Exercise brief — Below are some records. Return exactly the lines from the one with "AV (114, 126)" to the one with "Events (558, 2392)", and nothing else.

[Dataset entries]

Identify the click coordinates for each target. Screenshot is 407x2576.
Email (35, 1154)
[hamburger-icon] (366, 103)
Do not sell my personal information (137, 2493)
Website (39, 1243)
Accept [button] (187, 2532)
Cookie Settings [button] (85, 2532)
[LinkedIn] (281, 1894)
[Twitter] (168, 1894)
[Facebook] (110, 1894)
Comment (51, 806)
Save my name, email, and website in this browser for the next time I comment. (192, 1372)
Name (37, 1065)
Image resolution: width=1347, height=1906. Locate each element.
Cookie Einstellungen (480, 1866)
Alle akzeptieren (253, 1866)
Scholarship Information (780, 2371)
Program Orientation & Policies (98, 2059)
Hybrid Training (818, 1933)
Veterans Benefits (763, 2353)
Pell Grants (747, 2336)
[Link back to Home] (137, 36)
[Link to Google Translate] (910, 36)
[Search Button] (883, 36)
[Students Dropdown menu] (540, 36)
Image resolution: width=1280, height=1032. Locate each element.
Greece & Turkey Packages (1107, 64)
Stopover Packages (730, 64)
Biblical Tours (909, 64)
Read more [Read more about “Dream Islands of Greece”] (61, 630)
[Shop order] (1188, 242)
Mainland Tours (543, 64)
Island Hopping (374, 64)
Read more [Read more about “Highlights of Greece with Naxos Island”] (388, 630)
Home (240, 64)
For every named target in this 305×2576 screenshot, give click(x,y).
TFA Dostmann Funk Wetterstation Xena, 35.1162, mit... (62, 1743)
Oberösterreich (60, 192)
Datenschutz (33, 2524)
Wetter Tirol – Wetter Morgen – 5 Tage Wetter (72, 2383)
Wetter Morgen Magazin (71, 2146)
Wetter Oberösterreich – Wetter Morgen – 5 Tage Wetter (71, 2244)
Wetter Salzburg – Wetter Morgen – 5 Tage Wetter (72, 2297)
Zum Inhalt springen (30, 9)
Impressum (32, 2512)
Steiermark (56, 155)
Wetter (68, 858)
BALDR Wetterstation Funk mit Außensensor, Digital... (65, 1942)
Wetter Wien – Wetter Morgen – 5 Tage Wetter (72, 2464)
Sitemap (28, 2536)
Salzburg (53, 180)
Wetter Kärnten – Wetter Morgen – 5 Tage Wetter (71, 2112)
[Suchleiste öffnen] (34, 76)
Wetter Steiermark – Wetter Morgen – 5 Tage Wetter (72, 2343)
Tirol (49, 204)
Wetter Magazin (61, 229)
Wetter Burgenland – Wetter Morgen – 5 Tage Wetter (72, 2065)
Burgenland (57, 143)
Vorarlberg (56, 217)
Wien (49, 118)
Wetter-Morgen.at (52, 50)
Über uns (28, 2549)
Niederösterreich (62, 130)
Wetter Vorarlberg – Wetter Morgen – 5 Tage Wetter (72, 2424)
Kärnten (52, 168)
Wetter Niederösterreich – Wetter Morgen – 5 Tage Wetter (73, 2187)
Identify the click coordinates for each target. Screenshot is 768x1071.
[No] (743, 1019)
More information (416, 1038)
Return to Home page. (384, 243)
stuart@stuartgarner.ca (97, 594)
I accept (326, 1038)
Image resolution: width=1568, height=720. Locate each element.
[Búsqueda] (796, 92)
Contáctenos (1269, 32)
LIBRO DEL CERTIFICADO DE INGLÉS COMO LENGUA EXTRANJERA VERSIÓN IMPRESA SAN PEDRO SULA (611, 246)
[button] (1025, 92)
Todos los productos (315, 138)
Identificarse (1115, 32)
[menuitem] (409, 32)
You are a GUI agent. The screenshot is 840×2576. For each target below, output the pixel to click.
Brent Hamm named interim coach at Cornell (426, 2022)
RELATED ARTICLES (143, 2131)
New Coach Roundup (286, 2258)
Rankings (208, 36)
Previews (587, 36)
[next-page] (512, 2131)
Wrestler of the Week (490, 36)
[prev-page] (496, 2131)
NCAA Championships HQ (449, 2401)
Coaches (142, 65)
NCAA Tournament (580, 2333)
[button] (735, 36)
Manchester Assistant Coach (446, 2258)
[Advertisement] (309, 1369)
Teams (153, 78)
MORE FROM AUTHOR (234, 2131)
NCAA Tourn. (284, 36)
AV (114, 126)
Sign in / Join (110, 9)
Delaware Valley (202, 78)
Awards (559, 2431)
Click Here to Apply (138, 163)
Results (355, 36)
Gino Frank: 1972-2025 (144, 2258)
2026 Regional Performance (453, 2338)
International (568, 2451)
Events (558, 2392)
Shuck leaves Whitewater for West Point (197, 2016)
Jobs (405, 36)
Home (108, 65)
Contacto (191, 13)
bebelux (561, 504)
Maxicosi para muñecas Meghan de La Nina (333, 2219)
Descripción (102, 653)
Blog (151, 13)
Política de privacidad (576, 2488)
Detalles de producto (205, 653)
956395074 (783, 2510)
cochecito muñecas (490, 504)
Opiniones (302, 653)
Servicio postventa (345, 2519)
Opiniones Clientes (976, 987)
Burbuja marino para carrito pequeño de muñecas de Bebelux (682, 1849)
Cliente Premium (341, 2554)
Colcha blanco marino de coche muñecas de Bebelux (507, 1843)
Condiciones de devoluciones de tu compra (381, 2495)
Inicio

Answer to the exercise —
AV (114, 126)
Sign in / Join (110, 9)
Delaware Valley (202, 78)
Awards (559, 2431)
Click Here to Apply (138, 163)
Results (355, 36)
Gino Frank: 1972-2025 (144, 2258)
2026 Regional Performance (453, 2338)
International (568, 2451)
Events (558, 2392)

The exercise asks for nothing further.